Why jazz vocalises use syllables (and classical ones don't)

Open Vaccai’s Practical Method of Italian Singing and you will find the exercises printed with no syllables — just notes, sung on a pure vowel of the singer’s choosing (typically ah or ee). Classical vocalises across the bel canto tradition (Vaccai, Concone, Sieber, Lütgen, Marchesi) all share this convention: the voice produces a sustained, vowel-only line, and the consonants are stripped out so the voice can focus on tone, breath, and pitch.

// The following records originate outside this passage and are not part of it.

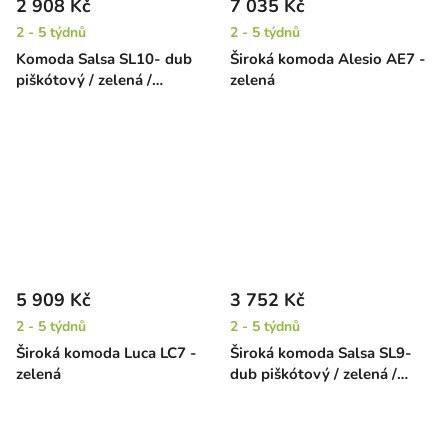
2 908 Kč
7 035 Kč
2 - 5 týdnů
2 - 5 týdnů
Komoda Salsa SL10- dub
Široká komoda Alesio AE7 -
piškótový / zelená /
zelená
oranžová
5 909 Kč
3 752 Kč
2 - 5 týdnů
2 - 5 týdnů
Široká komoda Luca LC7 -
Široká komoda Salsa SL9-
zelená
dub piškótový / zelená /
oranžová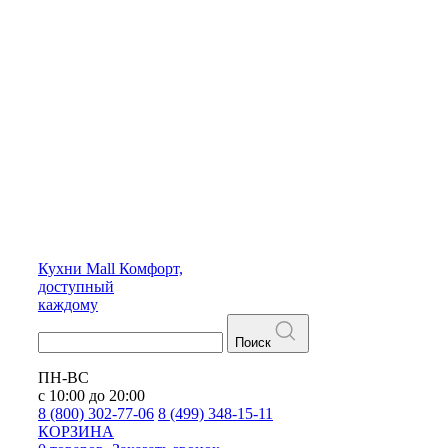
Кухни
Mall
Комфорт,
доступный
каждому
Поиск
ПН-ВС
с 10:00 до 20:00
8 (800) 302-77-06
8 (499) 348-15-11
КОРЗИНА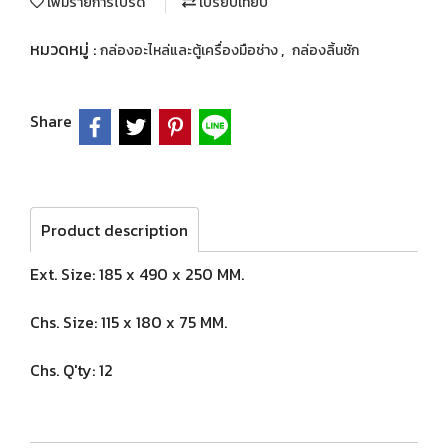
เพิ่มรายการโปรด
เปรียบเทียบ
หมวดหมู่ :
,
กล่องอะไหล่และตู้เครื่องมือช่าง
กล่องลิ้นชัก
Share
Product description
Ext. Size: 185 x 490 x 250 MM.
Chs. Size: 115 x 180 x 75 MM.
Chs. Q'ty: 12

Open Bob Stoloff’s Scat! Vocal Improvisation Techniques and the convention reverses. Every exercise comes with specific syllables: doo, bah, dah, bee, dwee, dn, du-du-da. Different syllables for different rhythmic contexts. Different syllables for ascending vs descending lines. Different syllables for swing eighths vs straight eighths. The consonants are not optional — they are part of the exercise ^[1].

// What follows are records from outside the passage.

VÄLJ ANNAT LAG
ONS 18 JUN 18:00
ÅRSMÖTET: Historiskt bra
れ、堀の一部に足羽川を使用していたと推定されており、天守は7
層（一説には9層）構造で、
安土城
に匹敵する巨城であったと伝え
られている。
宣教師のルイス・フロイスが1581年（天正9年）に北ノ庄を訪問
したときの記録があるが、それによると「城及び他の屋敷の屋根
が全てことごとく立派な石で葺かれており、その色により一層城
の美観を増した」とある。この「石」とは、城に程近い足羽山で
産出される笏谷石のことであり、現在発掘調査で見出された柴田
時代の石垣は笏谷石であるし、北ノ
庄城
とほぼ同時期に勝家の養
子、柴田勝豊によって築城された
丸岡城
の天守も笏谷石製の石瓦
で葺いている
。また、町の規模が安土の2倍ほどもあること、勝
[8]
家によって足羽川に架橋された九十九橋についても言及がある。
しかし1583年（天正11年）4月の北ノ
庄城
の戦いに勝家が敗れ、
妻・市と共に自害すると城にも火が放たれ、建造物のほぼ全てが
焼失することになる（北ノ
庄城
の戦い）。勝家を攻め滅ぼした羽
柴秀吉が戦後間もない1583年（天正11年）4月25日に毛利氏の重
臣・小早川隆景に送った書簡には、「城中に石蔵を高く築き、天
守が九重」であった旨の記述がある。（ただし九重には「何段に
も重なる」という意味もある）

This is not a stylistic preference. The two traditions are doing different things with vocal production, and the difference encodes a deep claim about what singing is for. This post lays out the claim and what it implies for ear-training app design.

The classical claim: voice as pitched instrument

The classical bel canto tradition treats the voice as primarily a pitched instrument. The pedagogical goal is the production of a sustained, even, beautiful tone across the singer’s range — and consonants are an obstacle to this. A consonant interrupts the airflow, breaks the legato, and momentarily dis-tunes the pitch. Strip the consonants out and you can focus entirely on what the bel canto tradition cares about most: the quality of the sustained sung pitch.

This is consistent with what classical vocalises are for: training the muscular and acoustic mechanisms of pitch production, register transition, breath support, and dynamics. The exercises are pure-pitch drills with the rhythmic dimension simplified to “long, even notes” and the consonant dimension eliminated entirely.

The jazz claim: voice as rhythmic instrument

The jazz scat tradition treats the voice as primarily a rhythmic instrument that happens to also be pitched. The pedagogical goal is the production of articulated, swinging, rhythmically-precise lines — and the consonants are exactly how the rhythm gets articulated ^[2].

A swing eighth-note pair, sung as doo-bah, has a clear hard consonant (the b of bah) on the off-beat eighth. That consonant is what makes the off-beat land — what gives it the percussive, slightly accented quality that defines the swing feel. Sing the same two notes on a pure vowel (aaa-aaa) and the rhythmic articulation collapses; the line feels limp and unswinging.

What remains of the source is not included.